The gorilla, the largest of the primates, is a ground-dwelling herbivore that inhabits the forests of central Africa. There are two species of gorilla, both in the genus Gorilla; each species has two subspecies. more...
Both species of gorilla are endangered, and have been subject to intense poaching for a long time. Threats to gorilla survival include habitat destruction and the bushmeat trade.
All gorillas share a single blood type, B.
Gorillas move about by knuckle-walking. Adult males range in height from 1.65 m to 1.75 m, and in weight from 140 kg to 165 kg. Females are about half the weight of males.

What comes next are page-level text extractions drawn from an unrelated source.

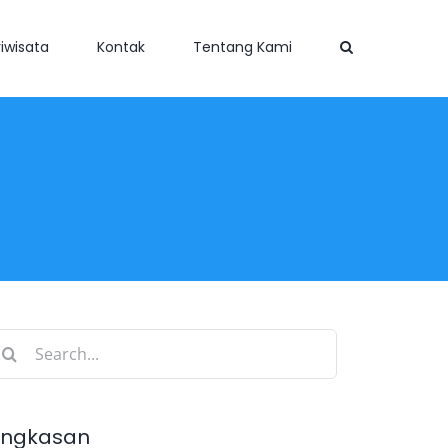
iwisata
Kontak
Tentang Kami
earch
r:
ingkasan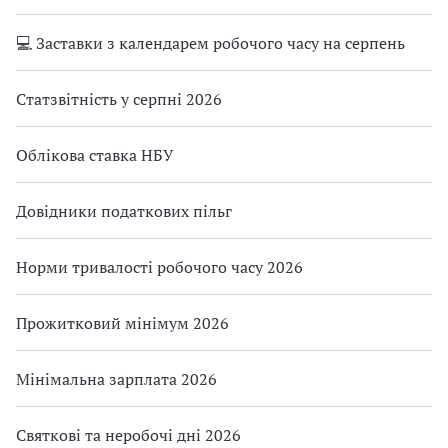
💻 Заставки з календарем робочого часу на серпень
Статзвітність у серпні 2026
Облікова ставка НБУ
Довідники податкових пільг
Норми тривалості робочого часу 2026
Прожитковий мінімум 2026
Мінімальна зарплата 2026
Святкові та неробочі дні 2026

Gestation is 8 ½ months. There are typically 3–4 years between births. Infants stay with their mothers for 3–4 years. Females mature at 10–12 years (earlier in captivity); males 11–13 years, sometimes sooner if they assume leadership early. Lifespan is between 30–50 years. The Philadelphia Zoo's Massa set the longevity record of 54 years at the time of his death.
Gorillas are mainly vegetarian, eating fruits, leaves, and shoots. Insects make up 1-2% of their diet.
To date, no research has been conducted into how strong gorillas are compared to humans. Comparisons cannot be made very easily. Some people say that a silverback male is ten times stronger than a man while others claim a silverback is 27 times stronger. However, neither argument has been proved. A gorilla male probably looks much stronger than he actually is, as he doesn't have that much more muscle tissue than humans.
Even so it is very difficult to bring gorillas under control when they are aggressive or when they are panicking. Even a four-year-old gorilla is difficult for a single person to control.
A silverback is an adult male gorilla, typically more than 12 years of age and named for the distinctive patch of silver hair on his back. A silverback gorilla has large canines that come with maturity. Blackbacks are sexually immature males of up to 11 years of age.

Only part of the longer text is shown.